Problem details: Extract from the entries below, exactly as given, only the lines from the line containing "Cela fait vingt ans que LiNDiG" to the line containing "mille frissons où la voix convoq", both lines included.

START Supplied information

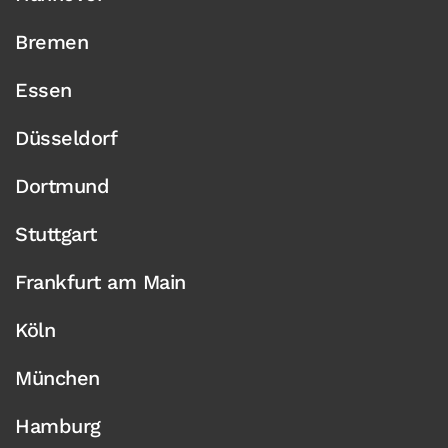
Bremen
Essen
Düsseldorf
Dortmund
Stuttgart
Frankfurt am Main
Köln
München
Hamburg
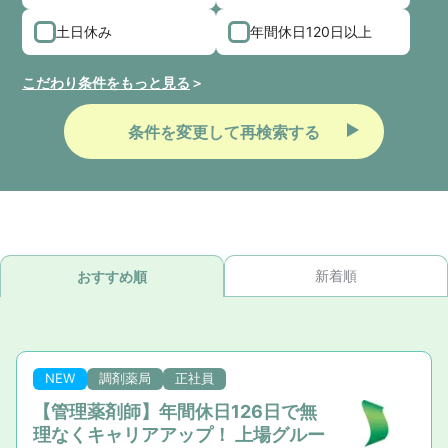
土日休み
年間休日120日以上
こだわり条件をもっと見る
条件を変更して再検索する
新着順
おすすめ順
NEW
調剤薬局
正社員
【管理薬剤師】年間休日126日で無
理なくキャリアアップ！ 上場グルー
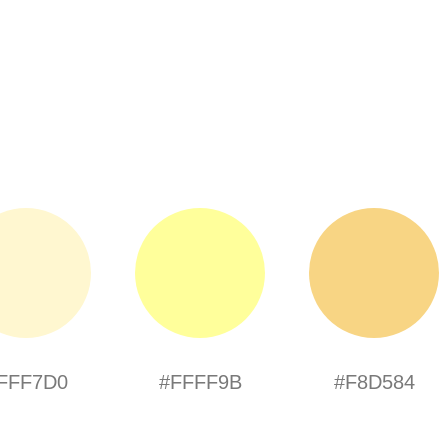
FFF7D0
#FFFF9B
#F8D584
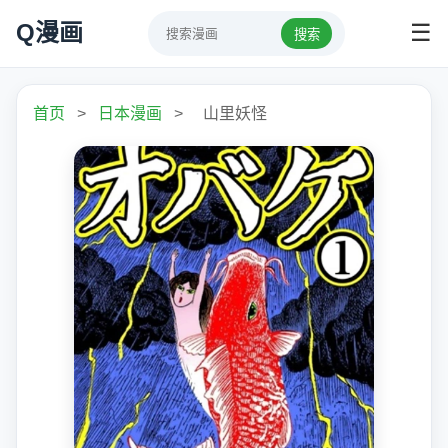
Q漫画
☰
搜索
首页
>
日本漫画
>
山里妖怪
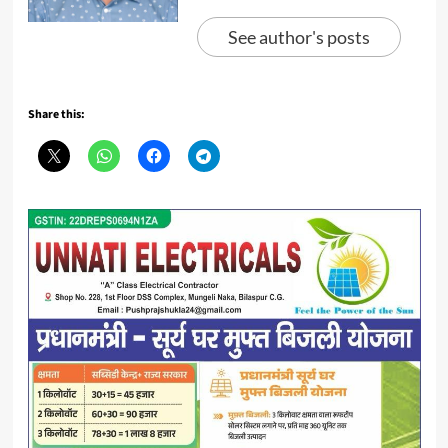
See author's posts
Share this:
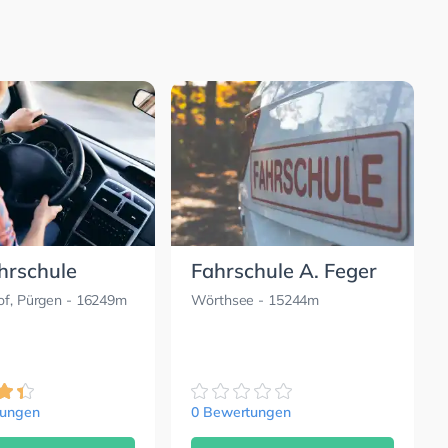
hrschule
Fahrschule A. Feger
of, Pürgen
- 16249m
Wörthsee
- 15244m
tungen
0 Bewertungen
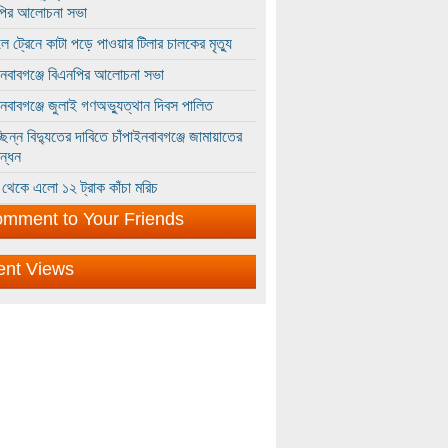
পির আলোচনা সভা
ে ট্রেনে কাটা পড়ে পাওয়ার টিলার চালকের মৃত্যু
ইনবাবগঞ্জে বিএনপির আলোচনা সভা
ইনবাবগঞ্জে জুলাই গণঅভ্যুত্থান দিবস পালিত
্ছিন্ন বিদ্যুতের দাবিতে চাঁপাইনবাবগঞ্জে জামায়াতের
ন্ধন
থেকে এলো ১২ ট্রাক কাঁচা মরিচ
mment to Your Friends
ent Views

END Supplied information
START Supplied information

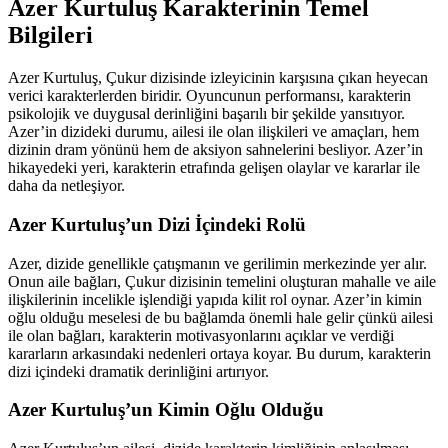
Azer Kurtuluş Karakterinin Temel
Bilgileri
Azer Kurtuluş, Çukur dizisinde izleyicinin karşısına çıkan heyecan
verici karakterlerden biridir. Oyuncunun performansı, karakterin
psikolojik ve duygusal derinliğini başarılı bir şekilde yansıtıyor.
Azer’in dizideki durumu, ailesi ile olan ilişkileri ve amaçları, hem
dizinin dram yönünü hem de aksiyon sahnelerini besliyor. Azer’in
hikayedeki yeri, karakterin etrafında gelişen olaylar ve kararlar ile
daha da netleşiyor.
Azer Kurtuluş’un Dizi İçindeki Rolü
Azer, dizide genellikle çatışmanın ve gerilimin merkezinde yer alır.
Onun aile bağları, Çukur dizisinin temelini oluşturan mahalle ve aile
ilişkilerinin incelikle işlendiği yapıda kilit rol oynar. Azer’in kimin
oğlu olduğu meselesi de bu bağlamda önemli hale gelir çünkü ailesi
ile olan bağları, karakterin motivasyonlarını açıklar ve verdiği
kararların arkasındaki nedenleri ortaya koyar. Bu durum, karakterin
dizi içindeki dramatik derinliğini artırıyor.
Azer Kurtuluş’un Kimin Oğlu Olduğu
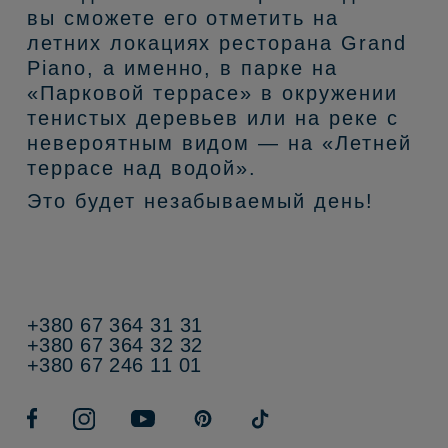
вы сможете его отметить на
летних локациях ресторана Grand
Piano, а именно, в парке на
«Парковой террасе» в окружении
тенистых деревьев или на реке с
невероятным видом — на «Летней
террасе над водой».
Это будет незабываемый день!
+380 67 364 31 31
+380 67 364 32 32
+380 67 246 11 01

END Supplied information
START Supplied information

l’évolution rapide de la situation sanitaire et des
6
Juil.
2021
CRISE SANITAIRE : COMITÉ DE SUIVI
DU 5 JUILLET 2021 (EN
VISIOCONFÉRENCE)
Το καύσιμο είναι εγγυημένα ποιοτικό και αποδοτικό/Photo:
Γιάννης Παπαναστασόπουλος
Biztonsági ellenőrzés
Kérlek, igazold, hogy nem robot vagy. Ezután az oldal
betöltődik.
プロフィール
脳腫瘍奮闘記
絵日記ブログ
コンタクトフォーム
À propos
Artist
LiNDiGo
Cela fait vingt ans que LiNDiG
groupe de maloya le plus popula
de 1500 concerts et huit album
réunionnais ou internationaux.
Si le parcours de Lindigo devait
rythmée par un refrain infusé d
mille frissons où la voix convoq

END Supplied information

Exercise result:
Cela fait vingt ans que LiNDiG
groupe de maloya le plus popula
de 1500 concerts et huit album
réunionnais ou internationaux.
Si le parcours de Lindigo devait
rythmée par un refrain infusé d
mille frissons où la voix convoq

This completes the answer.